Black cod with garlic Yukon golds
This is a post about making-do with what I had on hand. It is also a post about what could have made the dinner better. There, I’ve said it. I debated whether to post at all, given the shortcomings, but on balance, I decided that simple sometimes works best. As a bonus, we had enough leftover fish that the next night the Intrepid One and I made fish tacos. And after that, we had fish to add to a stew with shrimp and clams. (That would never happen when we were a young family with growing boys.)
So, remember all that fish in my freezer from the great Alaska fishing trip? (See posts of July 18 and Aug. 18.) I pulled out a vacuum-sealed package of black cod and put together a feast.
First the cod: It was a thick piece, perfect for cutting a small pocket on the side to stuff with a little Dungeness crab and some cheese. I used Fromager d’Affinois, made in France from cow’s milk and a lot like Brie, only creamier. I mixed the crab and chunks of cheese with a heaping tablespoon of mayo and some fresh dill, salt and pepper, and then stuffed it into the pocket, closing the fillet with toothpicks. I baked the fish in a pan with olive oil and a bit of butter for about 15 minutes at 400 degrees. (I baked for 20 and was sorry.)
This is a riff on a recipe from Jake’s Famous Crawfish. I’ve made it before, but I didn’t have time to put Jake’s version on the table. Jake’s serves “Baked halibut with crab and brie” with a beurre blanc sauce. (The rich topping really makes the dish company-worthy, and I should have made it. Next time.)

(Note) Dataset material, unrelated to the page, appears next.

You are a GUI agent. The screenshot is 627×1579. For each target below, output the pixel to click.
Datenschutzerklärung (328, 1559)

Now the potatoes: I washed and quartered four small Yukon gold potatoes. Then I tossed them in olive oil on a cookie sheet and sent them into the oven while the fish was baking. About halfway through, I added three cloves of chopped garlic and some salt and pepper. When the potatoes were done, I sprinkled with some fresh dill. You could use parsley as well.

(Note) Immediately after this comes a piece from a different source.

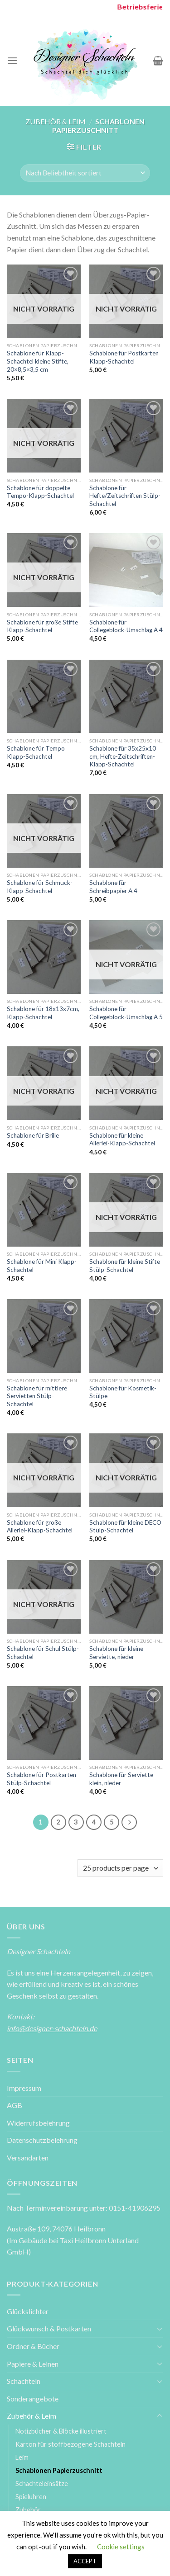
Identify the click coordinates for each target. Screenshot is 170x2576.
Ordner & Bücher (33, 2346)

And finally the salad: I’m a fan of arugula, so that was the basis for the salad. I threw in sliced green pear, though I would have preferred the red Anjou variety. The salad was topped with red onion and filberts. Normally, I would have used the Intrepid One’s balsamic vinegar dressing, but we were out, and things were coming together quickly. I had some honey mustard in the fridge.
Last word: Quick and easy to get on the table.